Medical management of abetalipoproteinemia may include dietary restriction of long-chain fatty acids, with judicious supplementation of medium-chain triglycerides

Replacement of fat soluble vitamins (A, D, E, and K) is essential. Supplementation using vitamin E can help signs and symptoms related to the eye (retina), muscles and nerves

Supplementation of iron and folate

Occupational and physical therapy may be provided to treat disorders that affect movement, ambulation, and sensation (neurological conditions)

Liver disease may be managed through correcting fluid imbalances, metabolic disruptions, and proper nutritional management

Treatment of hypoglycemia

Surgical treatment: A splenectomy (removal of spleen) can help improve hemolysis and is generally performed as a last resort

How can Acanthocytosis be Prevented?

Prevention of Acanthocytosis depends upon preventing and appropriately managing the underlying cause.
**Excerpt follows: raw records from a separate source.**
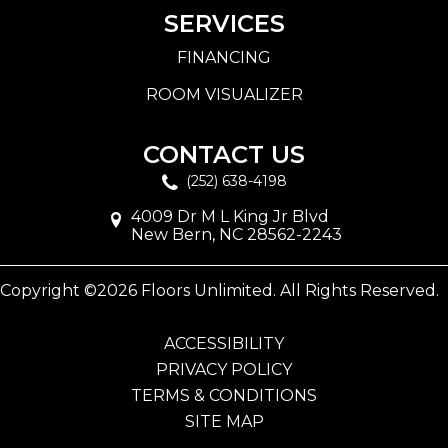
SERVICES
FINANCING
ROOM VISUALIZER
CONTACT US
(252) 638-4198
4009 Dr M L King Jr Blvd
New Bern, NC 28562-2243
Copyright ©2026 Floors Unlimited. All Rights Reserved.
ACCESSIBILITY
PRIVACY POLICY
TERMS & CONDITIONS
SITE MAP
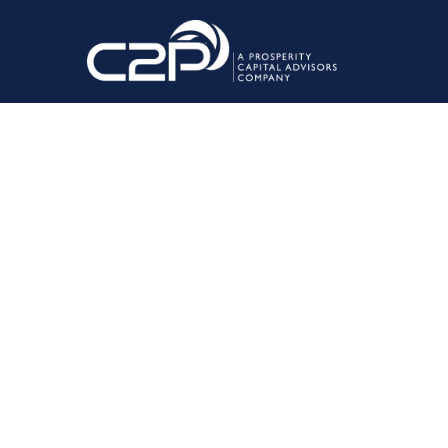
June 23, 2022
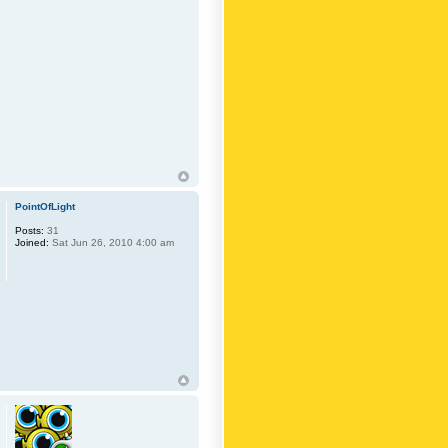
PointOfLight
Posts:
31
Joined:
Sat Jun 26, 2010 4:00 am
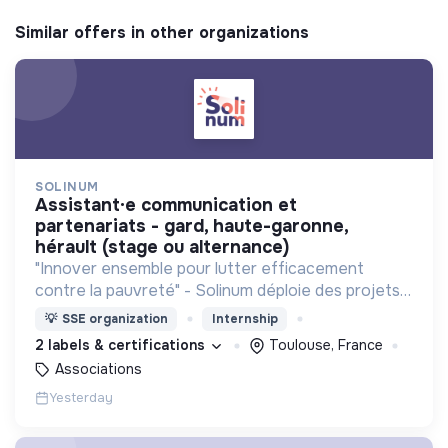
Similar offers in other organizations
SOLINUM
assistant·e communication et
partenariats - gard, haute-garonne,
hérault (stage ou alternance)
"Innover ensemble pour lutter efficacement
contre la pauvreté" - Solinum déploie des projets
d'innovation sociale qui utilisent le numérique pour
💡
SSE organization
Internship
participer à la lutte contre la pauvreté
2 labels & certifications
Toulouse, France
Associations
Yesterday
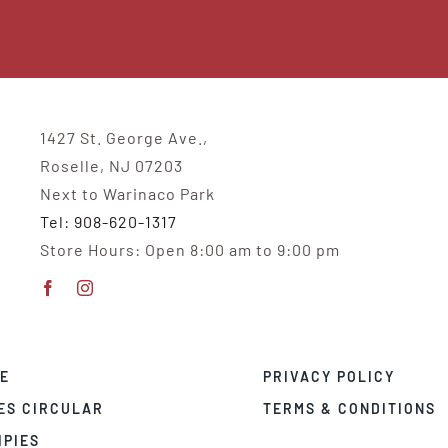
1427 St. George Ave.,
Roselle, NJ 07203
Next to Warinaco Park
Tel: 908-620-1317
Store Hours: Open 8:00 am to 9:00 pm
E
PRIVACY POLICY
ES CIRCULAR
TERMS & CONDITIONS
IPIES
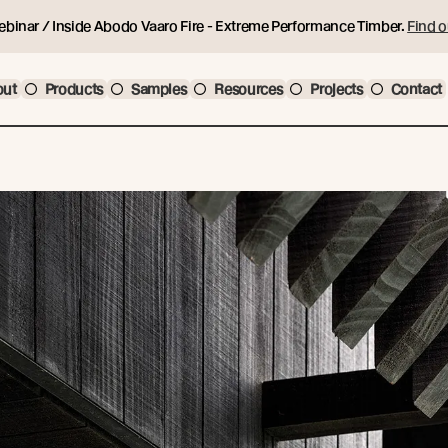
ebinar / Inside Abodo Vaaro Fire - Extreme Performance Timber.
Find o
out
Products
Samples
Resources
Projects
Contact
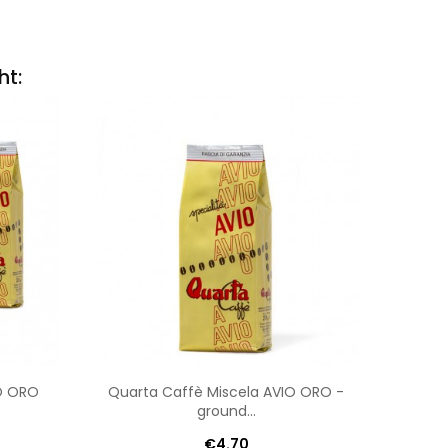
ht:
IO ORO
Quarta Caffè Miscela AVIO ORO -
Qua
ground...
€4.70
In some cases, the condition cannot be prevented

Genetic testing of the expecting parents (and related family members) and prenatal diagnosis (molecular testing of the fetus during pregnancy) may help in understanding the risks better during pregnancy

If there is a family history of the condition, then genetic counseling will help assess risks, before planning for a child (in case of genetic conditions such as abetalipoproteinemia, or neuroacanthocytosis and McLeod syndrome)

Active research is currently being performed to explore the possibilities for treatment and prevention of inherited and acquired genetic disorders.